Je pense, mon cher ami, que cette lettre pourra vous parvenir, et vous agréer, un ou deux jours avant votre départ de la ville : je le désire par cet esprit du misérable amour-propre qui, comme vous le savez, me gouverne, et me dirige dans toutes mes actions. — Mais de peur que vous ne goûtiez pas cette raison, je vais vous en donner une autre qui sera peut-être plus près de la vérité ; du moins je l’espère.

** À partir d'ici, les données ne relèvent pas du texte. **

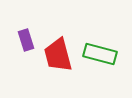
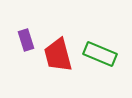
green rectangle: rotated 8 degrees clockwise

J’ai grand besoin de savoir si B… a pris des arrangemens avec Foley le banquier, à Paris comme je le lui avois ordonné, relativement à la remise d’argent qu’il devoit faire à madame Sterne. Il faut vous dire que je le soupçonne d’avoir été négligent, non faute de probité, car je le crois aussi honnête créature qu’aucune qui jamais ait porté d’habit, mais peut-être sa caisse n’est-elle pas dans un état propre à répondre à mes intentions : si cela est, je ne demande qu’à savoir la vérité ; mais son silence me fait présumer qu’il craint de me la dire.

J’ai reçu de Toulouse une lettre qui n’est guère propre à me tranquilliser : d’après ce qu’elle contient, j’ai tout lieu de craindre que la source de ma trésorerie ne soit négligée. Je vous prie d’en rechercher la cause, et de la corriger, si vous en trouvez l’occasion ; afin que les petits ruisseaux de mes moyens ne soient point obstrués entre Londres et le Languedoc, c’est-à-dire, entre moi, madame Sterne, et ma pauvre Lydie.

Elles m’écrivent que, conformément à mes désirs, elles ont tiré sur Foley, qui leur a répondu qu’il n’étoit pas nanti pour faire honneur à leur mandat ; mais que, par rapport à moi, si elles avoient besoin d’argent, il leur en fourniroit : c’est un beau procédé ; j’en suis presque fier ; — cela me jette pourtant dans une incertitude vraiment inquiétante. — Je songe à toute la peine que va donner à ces pauvres femmes le fâcheux retard qu’elles souffriront jusqu’à ce que la méprise puisse être rectifiée.

D’ailleurs, — c’est une source de propos, de questions, de soupçons ; et tout cela. — Ma chère Lydie ne mettra que de la douceur dans ses plaintes ; mais sa mère est femme à lâcher un volume de reproches. Dans le vrai, je ne mérite ni les uns, ni les autres. — J’ai calculé les choses du mieux que je l’ai pu pour subvenir à leurs besoins, et pour me mettre moi-même hors d’inquiétude. — Cependant ceci ne laisse pas que de jeter dans mon esprit une ou deux pensées malades ; et dans le moment actuel, je sens diminuer mon goût pour la chevalerie errante.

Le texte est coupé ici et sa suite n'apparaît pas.